(RSF/IFEX) – RSF est très préoccupée par l’état de l’enquête sur l’assassinat de la journaliste et militante anti-corruption Marlene Esperat. Aucun des deux commanditaires présumés n’a été arrêté par la police et, en revanche, l’un de leurs proches, le procureur Tukod Ronda, a obtenu du ministère de la Justice la charge de reprendre l’enquête. L’avocate […]

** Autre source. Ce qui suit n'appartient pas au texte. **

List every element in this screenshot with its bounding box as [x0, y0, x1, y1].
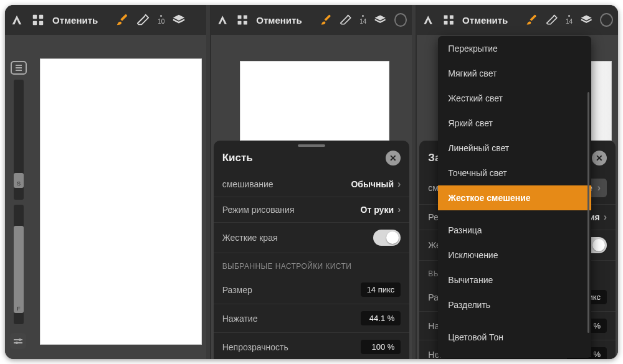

(RSF/IFEX) – RSF est très préoccupée par l’état de l’enquête sur l’assassinat de la journaliste et militante anti-corruption Marlene Esperat. Aucun des deux commanditaires présumés n’a été arrêté par la police et, en revanche, l’un de leurs proches, le procureur Tukod Ronda, a obtenu du ministère de la Justice la charge de reprendre l’enquête. L’avocate et la famille de la journaliste abattue d’une balle dans la tête à son domicile de Tacurong (île de Mindanao) sont très inquiets de cette évolution.

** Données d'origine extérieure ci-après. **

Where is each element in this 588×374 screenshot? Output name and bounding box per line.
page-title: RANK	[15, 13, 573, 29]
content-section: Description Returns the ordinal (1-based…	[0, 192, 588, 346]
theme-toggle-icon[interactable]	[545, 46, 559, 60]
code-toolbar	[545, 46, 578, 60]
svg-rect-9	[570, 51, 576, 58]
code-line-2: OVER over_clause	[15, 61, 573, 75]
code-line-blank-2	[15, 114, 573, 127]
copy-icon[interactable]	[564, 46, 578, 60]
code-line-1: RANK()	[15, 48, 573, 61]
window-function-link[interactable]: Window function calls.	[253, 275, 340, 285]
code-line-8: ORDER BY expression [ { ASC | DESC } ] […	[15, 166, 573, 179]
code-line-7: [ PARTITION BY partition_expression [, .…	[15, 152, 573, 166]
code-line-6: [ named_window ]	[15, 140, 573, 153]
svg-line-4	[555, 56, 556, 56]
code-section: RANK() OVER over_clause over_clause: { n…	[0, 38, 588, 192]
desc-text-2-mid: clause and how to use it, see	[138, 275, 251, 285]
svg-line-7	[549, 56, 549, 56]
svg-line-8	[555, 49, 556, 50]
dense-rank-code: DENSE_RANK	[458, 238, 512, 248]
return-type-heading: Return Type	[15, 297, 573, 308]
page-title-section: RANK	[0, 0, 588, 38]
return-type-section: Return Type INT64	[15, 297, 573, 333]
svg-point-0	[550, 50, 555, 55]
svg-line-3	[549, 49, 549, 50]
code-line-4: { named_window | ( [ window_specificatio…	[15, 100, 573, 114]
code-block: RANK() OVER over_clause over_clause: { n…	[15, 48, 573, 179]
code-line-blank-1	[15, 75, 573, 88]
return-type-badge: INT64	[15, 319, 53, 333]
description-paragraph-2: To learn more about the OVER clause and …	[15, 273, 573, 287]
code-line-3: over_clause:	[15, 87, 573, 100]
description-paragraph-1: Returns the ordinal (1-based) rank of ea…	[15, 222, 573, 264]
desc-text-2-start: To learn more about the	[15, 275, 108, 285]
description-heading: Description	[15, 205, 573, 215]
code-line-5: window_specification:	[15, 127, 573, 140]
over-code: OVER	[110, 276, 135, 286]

« L’heure n’est pas à recommencer l’enquête à zéro, mais plutôt à accélérer les recherches pour appréhender tous les commanditaires présumés, notamment Osmena Montaner et Estrella Sabay, deux anciens fonctionnaires du département de l’Agriculture, actuellement en fuite. D’autant plus que le nouveau procureur en charge de l’affaire est connu pour sa connivence avec les suspects en cavale », a dénoncé RSF.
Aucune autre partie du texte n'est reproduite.